14ymedio, Mexico City, 3 January 2024 — A coyote abandoned 25 Cubans on Thursday in the trailer of a cargo truck on a road in the Ignacio Zaragoza ejido, in the municipality of Suchiate, Chiapas, bordering Guatemala. The migrants were rescued by state police, who after a medical check-up, handed them over to the Immigrant Prosecutor’s Office to determine their status.
These Cubans, among whom are several women and minors, asked to communicate with 14ymedio, but the authorities denied it, arguing that “the investigation could be hindered.” The minors were taken to a shelter of the National System for the Integral Development of Families (DIF) in Tapachula.
From Tecún Umán, in Guatemala, to Suchiate and Tapachula, in Mexico, the authorities carry out tours to combat irregular entries. However, they have not been able to eradicate the networks of coyotes in the service of criminal groups.
Of an average of 1,200 migrants who illegally enter Mexico daily through the Guatemalan border, at least 50% are being kidnapped by “cartels in the municipality of Suchiate,” denounced priests from the San Andrés Apóstol parish and the Pastoral Coordination of Migrants in Guatemala.

Father Percy Cervera of Guatemalan Pastoral confirmed the increase of “migrants of 56 nationalities” in the last quarter of 2024 who seek to reach the United States. They have become a vulnerable group that is “prey to criminals, authorities, transporters and many people who take advantage of their situation,” he said.
For his part, the priest of the parish of San Andrés Apóstol de Ciudad Hidalgo, Heyman Vásquez Medina, warned Diario del Sur in August last year of the presence of coyotes under the control of factions of the Sinaloa Cartel and the Jalisco New Generation Cartel. They “arrive in vans wearing balaclavas and with weapons. They intercept the migrants and take them to farms, where they keep them for days until their relatives pay the sums they demand,” he said.

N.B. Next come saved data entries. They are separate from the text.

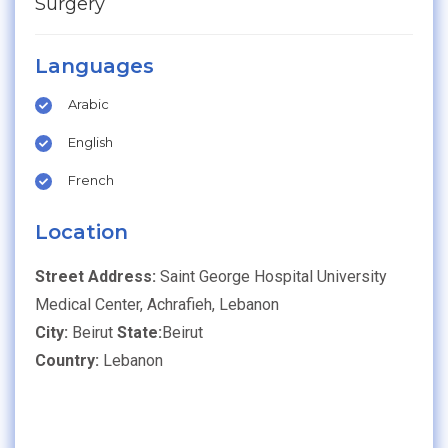
Surgery
Languages
Arabic
English
French
Location
Street Address:
Saint George Hospital University
Medical Center, Achrafieh, Lebanon
City:
Beirut
State:
Beirut
Country:
Lebanon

The Associated Press agency documented the kidnapping of migrants in Suchiate last November. Before crossing the river that separates Guatemala from Mexico, they are detained by human traffickers. Heyman Vázquez, parish priest in Ciudad Hidalgo – a town near the border – said in the same interview that the cartels dominate both sides of the border. “They are the ones who say who passes and who doesn’t.”
The migrants are grouped and taken to a farm known as “the chicken coop” or “la gallera.” There they demand 100 dollars for transit duty, and those who pay are marked and released. Those who cannot cover the fee remain in place, but the sum is increased by the food they receive. “When they can’t pay with money, they pay with their bodies, especially women, adolescents and homosexual men,” Enrique Vidal Olascoaga, general director of the Fray Matías de Córdova Human Rights Center in Tapachula, told the same agency.